Under Review

VIFF 2017: Indian Horse

Directed by Stephen Campanelli; 30/09/2017

Issa Arrian

Watching this movie on the unceded lands of the Coast Salish people adds to the allure and tragedy of the feature. The wounds of colonial displacement and genocide are still open, and Indian Horse serves as a voice for the thousands of Indigenous peoples whose stories have been silenced.

Director Stephen Campanelli brought to life the late Richard Wagamese novel, Indian Horse, and it needs to be required viewing for Canadians. The story combines Canada’s most prominent cultural export –  hockey – and the nation’s festering secret – residential schools. Residential schools were institutions committed to the indoctrination of Indigenous children into Christian society through the stripping away of cultural identity and abuse. The system lasted over 200 years, ending formally in 1996.

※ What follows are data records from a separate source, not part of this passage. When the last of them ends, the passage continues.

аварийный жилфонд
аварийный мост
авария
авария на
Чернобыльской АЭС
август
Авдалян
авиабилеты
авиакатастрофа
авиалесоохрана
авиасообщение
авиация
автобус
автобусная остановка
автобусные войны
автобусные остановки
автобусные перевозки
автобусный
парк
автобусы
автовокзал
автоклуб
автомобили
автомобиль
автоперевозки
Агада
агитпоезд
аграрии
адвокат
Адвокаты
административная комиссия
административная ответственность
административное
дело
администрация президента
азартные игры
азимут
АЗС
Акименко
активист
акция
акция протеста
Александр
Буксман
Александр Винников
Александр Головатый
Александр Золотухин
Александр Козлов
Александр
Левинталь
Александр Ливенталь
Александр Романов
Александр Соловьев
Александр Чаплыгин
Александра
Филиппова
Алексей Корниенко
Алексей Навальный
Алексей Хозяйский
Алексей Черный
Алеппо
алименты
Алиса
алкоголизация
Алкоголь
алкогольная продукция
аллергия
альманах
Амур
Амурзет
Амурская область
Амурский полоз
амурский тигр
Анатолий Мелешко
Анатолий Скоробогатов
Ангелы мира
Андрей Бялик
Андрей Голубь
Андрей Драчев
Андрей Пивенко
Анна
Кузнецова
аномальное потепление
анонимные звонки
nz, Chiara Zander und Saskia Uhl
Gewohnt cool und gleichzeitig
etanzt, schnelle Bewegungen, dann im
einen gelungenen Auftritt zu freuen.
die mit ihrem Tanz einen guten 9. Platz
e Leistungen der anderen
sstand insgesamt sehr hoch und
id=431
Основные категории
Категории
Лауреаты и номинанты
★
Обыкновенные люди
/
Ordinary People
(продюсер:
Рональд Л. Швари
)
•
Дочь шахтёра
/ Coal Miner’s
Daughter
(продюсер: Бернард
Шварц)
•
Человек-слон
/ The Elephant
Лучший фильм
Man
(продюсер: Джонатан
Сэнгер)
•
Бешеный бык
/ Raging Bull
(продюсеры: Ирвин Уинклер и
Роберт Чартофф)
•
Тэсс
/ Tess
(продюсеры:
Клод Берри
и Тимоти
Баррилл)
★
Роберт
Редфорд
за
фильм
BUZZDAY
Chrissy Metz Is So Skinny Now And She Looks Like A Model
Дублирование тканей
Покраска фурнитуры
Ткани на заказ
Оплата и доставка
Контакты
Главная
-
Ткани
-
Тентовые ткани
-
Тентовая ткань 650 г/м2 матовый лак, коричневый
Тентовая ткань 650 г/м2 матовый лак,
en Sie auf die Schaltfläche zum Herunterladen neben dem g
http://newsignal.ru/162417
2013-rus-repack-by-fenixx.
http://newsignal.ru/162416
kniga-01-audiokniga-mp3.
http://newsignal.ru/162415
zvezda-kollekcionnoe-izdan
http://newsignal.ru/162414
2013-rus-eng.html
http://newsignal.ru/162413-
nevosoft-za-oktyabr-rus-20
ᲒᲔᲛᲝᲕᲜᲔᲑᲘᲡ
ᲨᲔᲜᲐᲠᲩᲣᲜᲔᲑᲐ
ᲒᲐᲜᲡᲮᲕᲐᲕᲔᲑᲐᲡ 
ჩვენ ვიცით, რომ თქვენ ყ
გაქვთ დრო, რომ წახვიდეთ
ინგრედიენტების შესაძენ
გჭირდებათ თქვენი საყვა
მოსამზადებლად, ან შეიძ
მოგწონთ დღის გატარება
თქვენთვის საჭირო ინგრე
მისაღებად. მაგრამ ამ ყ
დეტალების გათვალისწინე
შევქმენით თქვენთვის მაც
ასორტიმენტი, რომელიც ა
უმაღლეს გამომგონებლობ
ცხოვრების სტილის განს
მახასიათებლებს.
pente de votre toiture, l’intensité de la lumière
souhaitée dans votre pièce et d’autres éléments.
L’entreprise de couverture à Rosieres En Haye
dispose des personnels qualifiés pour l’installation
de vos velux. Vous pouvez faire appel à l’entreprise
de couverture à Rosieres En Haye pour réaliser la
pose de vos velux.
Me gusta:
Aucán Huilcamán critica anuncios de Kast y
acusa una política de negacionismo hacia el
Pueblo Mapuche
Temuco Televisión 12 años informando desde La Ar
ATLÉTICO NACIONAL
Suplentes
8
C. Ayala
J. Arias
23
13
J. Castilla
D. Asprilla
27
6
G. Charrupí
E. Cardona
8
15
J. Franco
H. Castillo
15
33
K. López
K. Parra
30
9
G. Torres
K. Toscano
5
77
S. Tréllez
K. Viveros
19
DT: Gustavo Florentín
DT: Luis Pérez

Indian Horse begins with a young Saul (Sladen Peltier), his parents, grand-mother and older brother, traveling to where “white men can’t find them,” in an attempt to avoid the Residential Schools. Inevitable tragedy strikes Saul’s family in the form of illness, death and poverty, and we witness Saul’s kidnapping and subsequent boarding at St. James Residential school.

The movie reserves little, showing the abhorrent treatment of the children at the school. But throughout the film, screenwriter Dennis Foon stumbles when depicting Saul’s abuse and the abuse he witnesses. The writing creates for scenes that make you clutch your chest in sadness, while still feeling mechanical. Campanelli is masterful from the director’s chair, with psyche-piercing shots you may expect from Stephen Campenelli, Clint Eastwood’s go-to cinematographer. During a Christmas play, the camera follows Saul into a cellar, eyewitness to the cage where inside ea young girl’s body lays peaceful and undisturbed. The lens foments the perspective of children, who appear to feel that death might be their solace.  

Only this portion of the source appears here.